Sunday, October 16, 2022



I am presently in hospital with an infected leg that needs IV antibiotics, so here are some word origins:



Selman Waksman, the microbiologist who discovered streptomycin, first used the word "antibiotic" in the medical sense in 1943. It's two words. Ii comes from the Greek and Latin roots for against life. 

However, about 120 years earlier, the original meaning of antibiotics described opposition to believing in the presence or the possibility of life outside the planet Earth. A famous naval commander, Matthew Maury, a founder of the U.S. Naval Observatory, actually coined the word antibiotic in his 1860 textbook "Physical Geography of the Sea and Its Meteorology." He argued in his book against extra terrestrial life forms. 

By 1890, it was revised by a French microbiologist named Pierre Vuillemin, who used it to describe any compound or chemical that was injurious or destructive to living matter, especially microorganisms.



infection dates from the late 14th century, meaning "infectious disease; contaminated condition;" from Old French infeccion "contamination, poisoning" (13c.) and directly from Late Latin infectionem "infection, contagion."

Meaning "communication of disease by agency of air or water" (distinguished from contagion, which is body-to-body communication), is from 1540s.



During the Middle Ages, hospitals served different functions from modern institutions in that they were almshouses for the poor, hostels for pilgrims, or hospital schools. 
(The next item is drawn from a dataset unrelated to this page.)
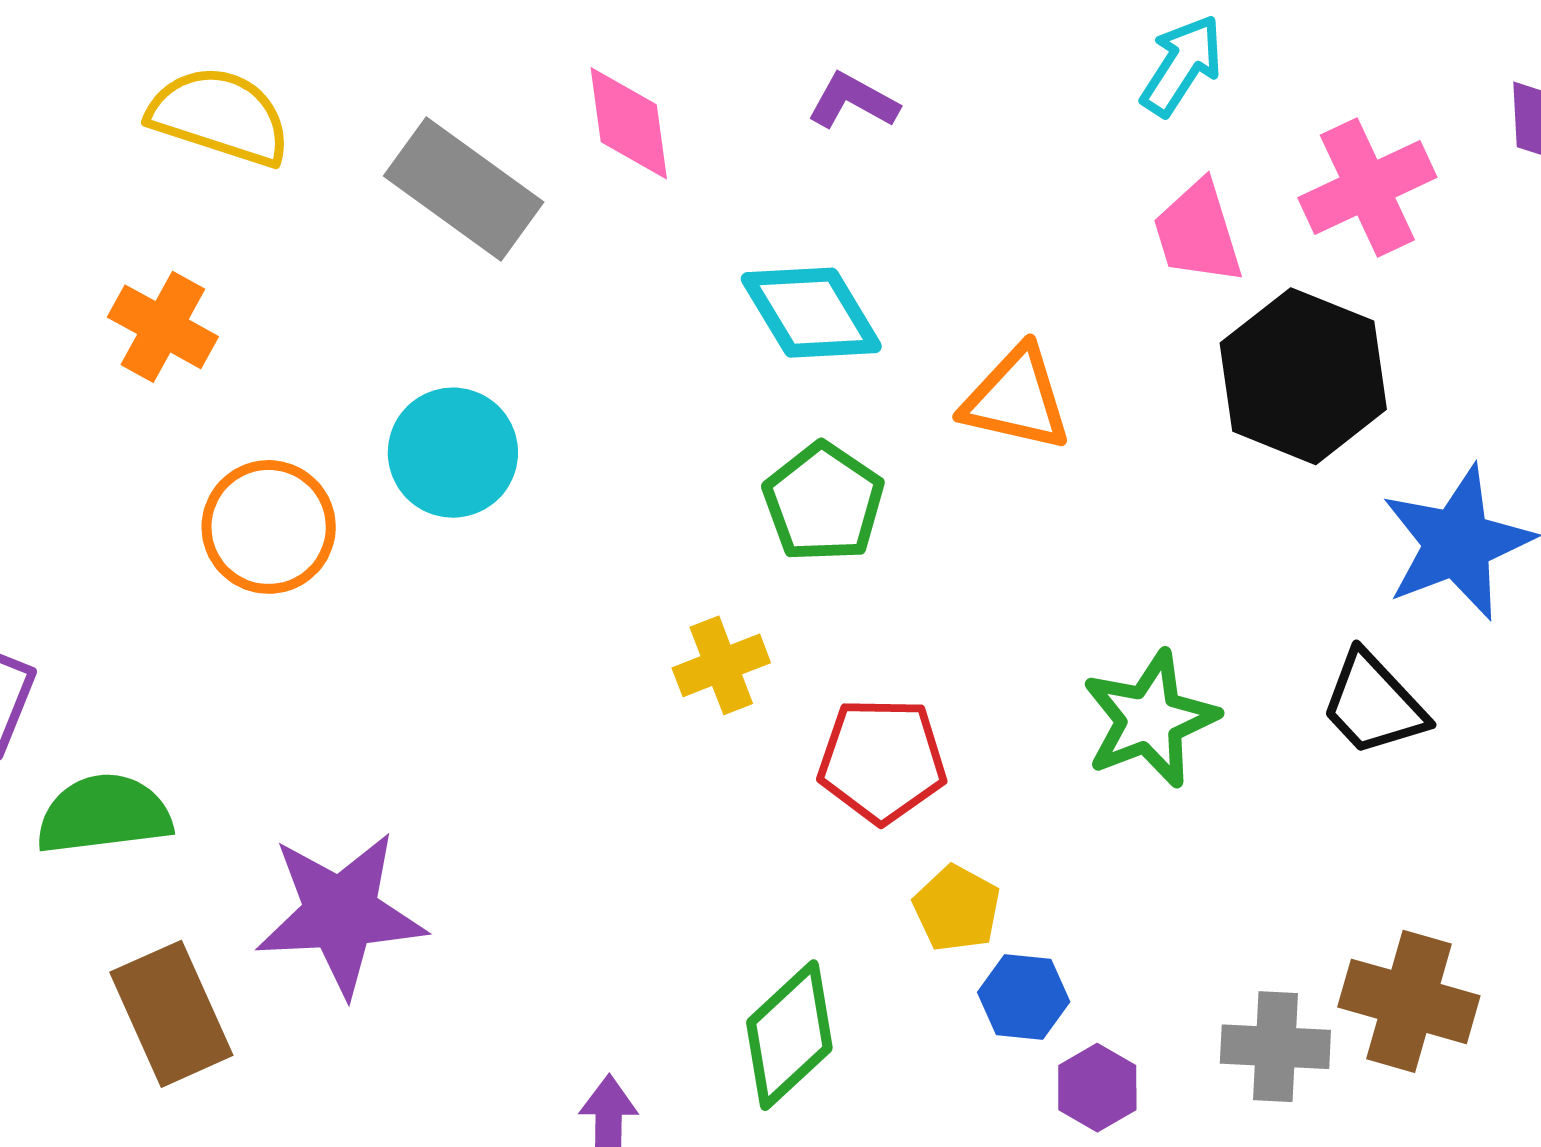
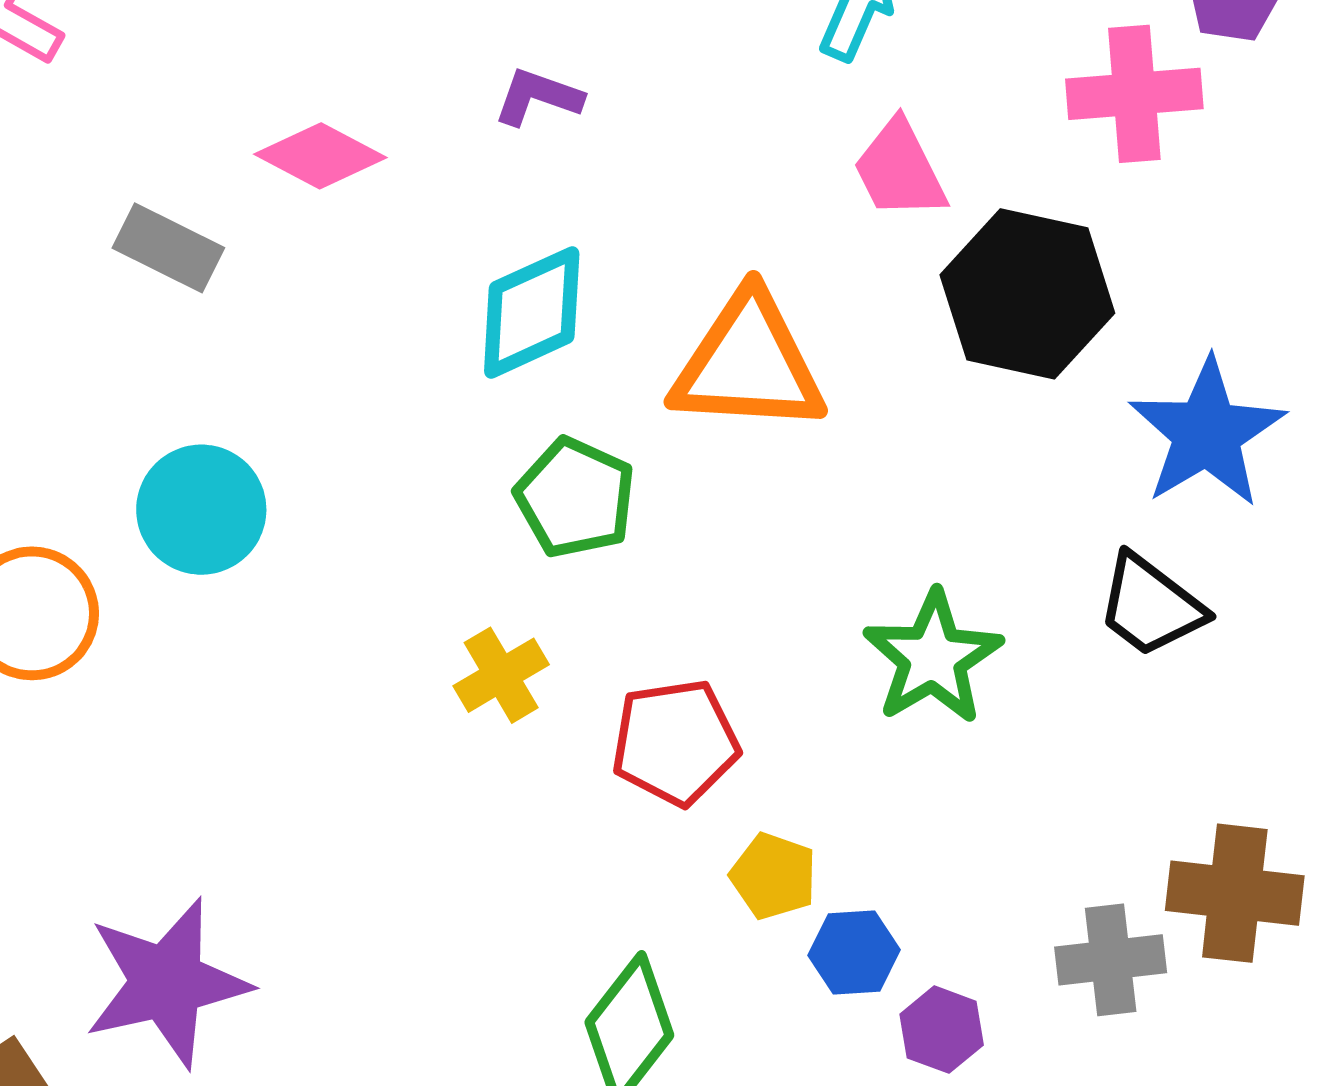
pink diamond: (629, 123) -> (320, 156), turned -45
pink cross: (1367, 188) -> (1134, 94), moved, turned 30
gray rectangle: (464, 189) -> (168, 248), size x0.7
cyan diamond: (811, 313) -> (532, 312), turned -74
orange triangle: (1016, 399) -> (748, 364), size x1.4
The word "hospital" comes from the Latin hospes, signifying a stranger or foreigner, hence a guest. Another noun derived from this, hospitium came to signify hospitality, that is the relation between guest and shelterer, hospitality, friendliness, and hospitable reception. 

The Latin word then came to mean a guest-chamber, guest's lodging, an inn.  Hospes is thus the root for the English words host (where the p was dropped for convenience of pronunciation) hospitality, hospice, hostel, and hotel. 

The latter modern word derives from Latin via the Old French romance word hostel, which developed a silent s, which letter was eventually removed from the word, the loss of which is signified by a circumflex in the modern French word hôtel. The German word Spital shares similar roots.



University professors have a prior claim on the title than the physicians and surgeons. At one time any kind of advanced degree was thought to be an acceptable qualification for teaching; as "doctoral" level degrees became standard for physicians, they began using the title. 1590s, "to confer a degree on," from doctor (n.). Meaning "to treat medically" is from 1712; sense of "alter, disguise, falsify" is from 1774. Related: Doctored; doctoring.



The word "nurse" originally came from the Latin word "nutrire", meaning to suckle, referring to a wet-nurse; only in the late 16th century did it attain its modern meaning of a person who cares for the infirm. From the earliest times most cultures produced a stream of nurses dedicated to service on religious principles.